Só queria que o avô visse. Parecia que ocê levou uma paulada entre
os dois olhos. O avô daria tanta pancada nas coxa que até
desconjuntava as cadeira... que nem ele fez quando viu o Al dando
tiros naquele avião do exército que passou por aqui, lembra? Pois
foi assim, Tommy. Um dia ele passou sobre nós a uns quinhentos
metros de altura, o Al meteu uns tiros nele. O avô gritou: não
atira no filhote, Al, espera até que passe um já adulto! E aí ele
deu uma palmada nas coxa que desconjuntou as cadeira.
A
mãe riu e tirou uma pilha de pratos de estanho da prateleira.
— Onde
tá o avô, aquele velho diabo? — perguntou Tom.
A
mãe dispôs os pratos sobre a mesa de cozinha e colocou copos ao
lado de cada um. E disse confidencialmente:
— Oh,
ele e a avó dormem no celeiro! Tinham que ir lá fora muitas vezes,
de noite, e viviam tropeçando nas crianças.
O
pai intrometeu-se:
— Hum,
todas as noites, o avô ficava bravo. Tombava sobre o Winfield, e se
o Winfield berrava o avô ficava danado e molhava as ceroulas e aí
ficava mais danado ainda e daí a pouco acordava todo mundo em casa
aos berros. Ele berrava e a gente caía na gargalhada. Oh, a gente
teve umas hora gozadas! Uma noite, quando todo mundo andava gritando
em casa, o teu irmão Al, que agora é um rapagão crescido, disse:
que diabo, avô, por que o senhor não experimenta ser um pirata?
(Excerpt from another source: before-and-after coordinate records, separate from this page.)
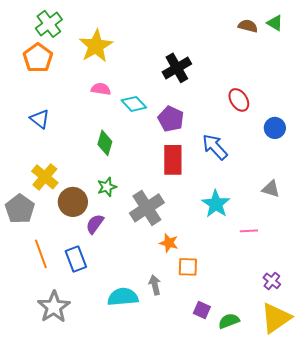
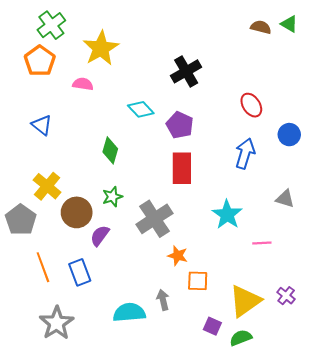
pink semicircle: (101, 89) -> (83, 84), moved
blue arrow: (215, 147) -> (245, 154), moved, turned 60
yellow triangle: (276, 318) -> (245, 301), moved

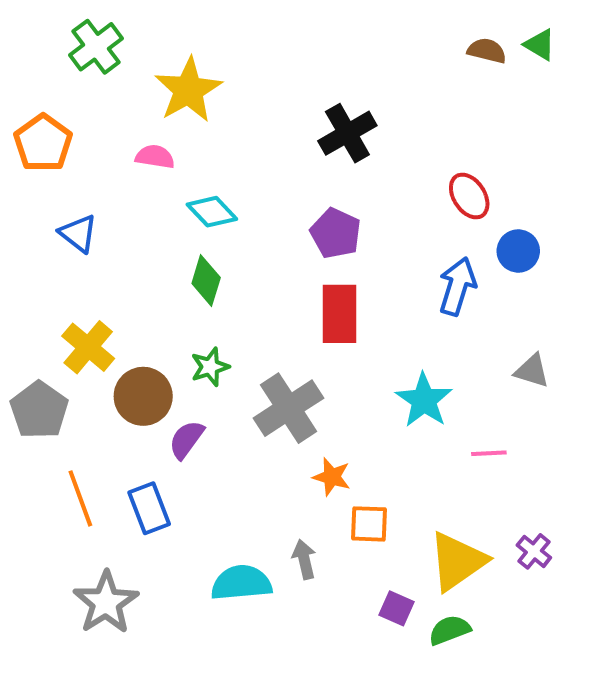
orange pentagon: (40, 61) -> (43, 143), moved
cyan diamond: (141, 109) -> (212, 212), moved
blue circle: (289, 135) -> (518, 251), moved

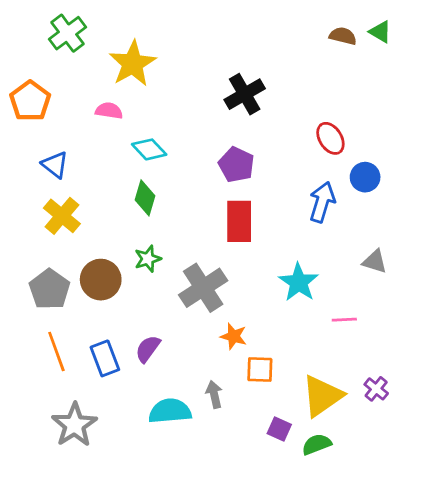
yellow cross: (88, 347) -> (62, 216), moved
gray pentagon: (39, 410) -> (49, 289), moved
purple semicircle: (186, 440) -> (148, 349), moved

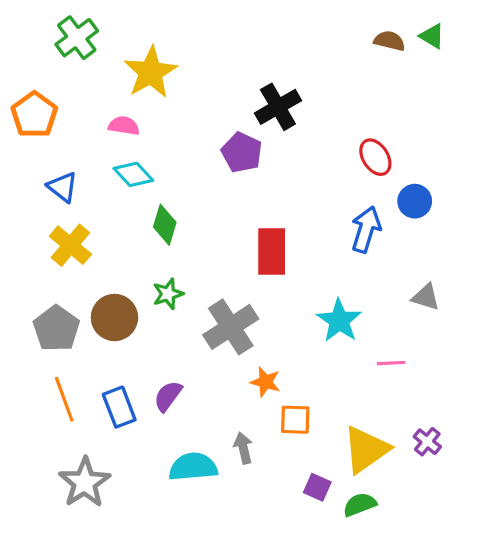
cyan diamond: (149, 149) -> (133, 174), moved
purple pentagon: (236, 165) -> (242, 152), moved

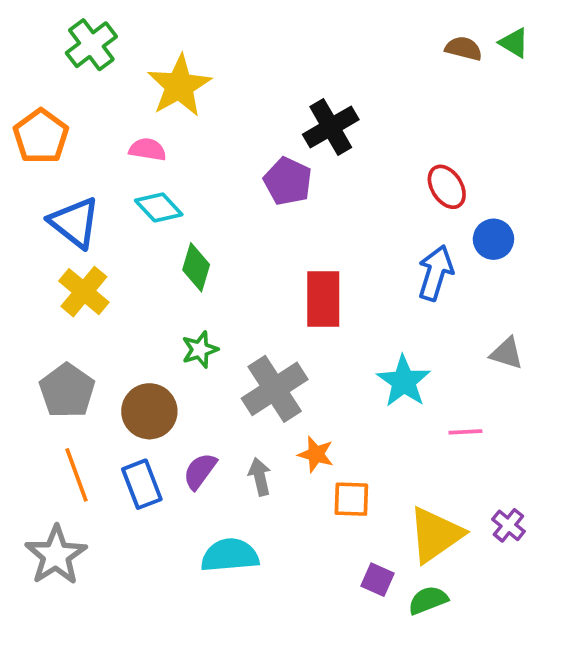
blue triangle: (63, 187) -> (75, 222), size x1.4
brown circle: (114, 317) -> (149, 411), moved
gray arrow: (243, 448) -> (260, 477), moved
gray star: (85, 483) -> (56, 555), moved

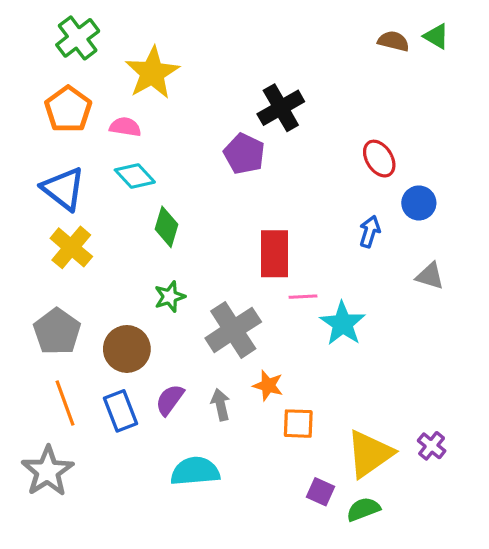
orange pentagon: (41, 136) -> (68, 109), moved
blue arrow: (436, 273) -> (370, 232), size x0.7
gray triangle: (507, 353) -> (430, 276), moved
pink line: (465, 432) -> (303, 297), moved

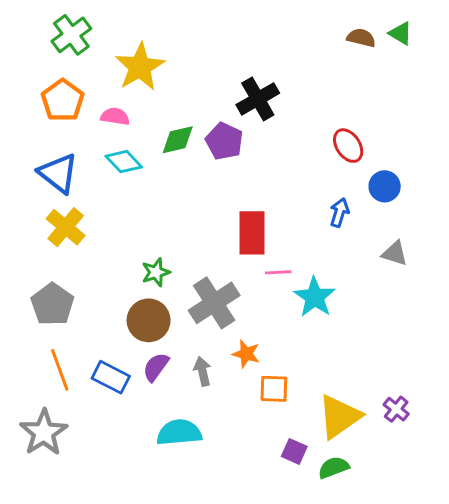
green diamond: (167, 227) -> (178, 140), moved, turned 60
brown circle: (127, 349) -> (149, 320), moved
blue rectangle: (121, 411) -> (111, 377), turned -42

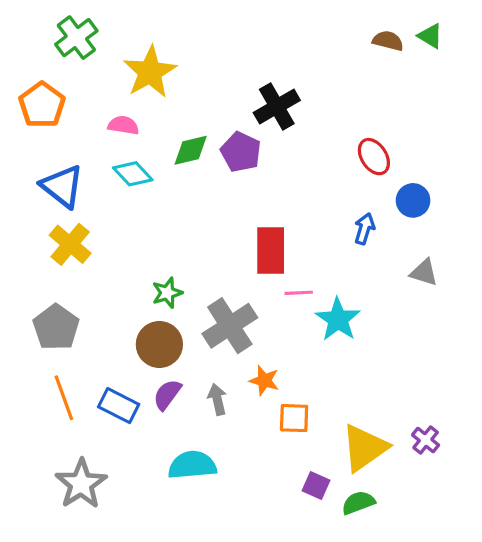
orange pentagon: (63, 100) -> (42, 105), moved
gray star: (44, 433) -> (81, 484), moved

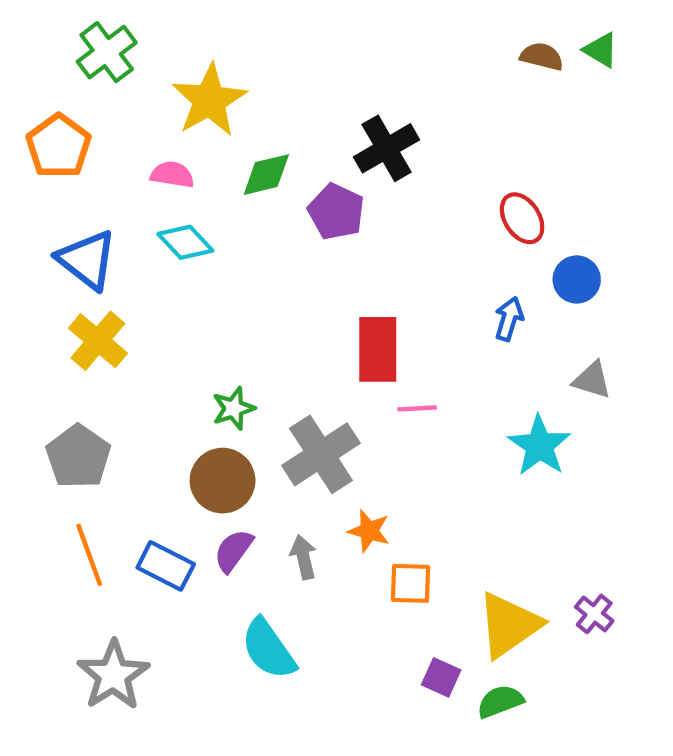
green diamond: (191, 150) -> (266, 175), moved
cyan star: (338, 319) -> (540, 446), moved
cyan semicircle: (192, 465) -> (268, 649), turned -120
Bem, isso fez o avô ficar danado de raiva e ele quis até pegar na
espingarda. O Al, naquela noite, teve que dormir no campo. E agora o
avô e a avó dormem no celeiro.
— Ali
eles podem dormir e acordar quando quiser — disse a mãe. — Ô
pai — dirigiu-se ao marido —, vai lá e diz que o Tommy tá aqui.
O avô sempre gostou mais do Tommy que dos outros netos.
— Vou,
sim — disse o pai. — Já devia até ter ido. — E ele saiu porta
afora, atravessando o terreiro, agitando largamente os braços.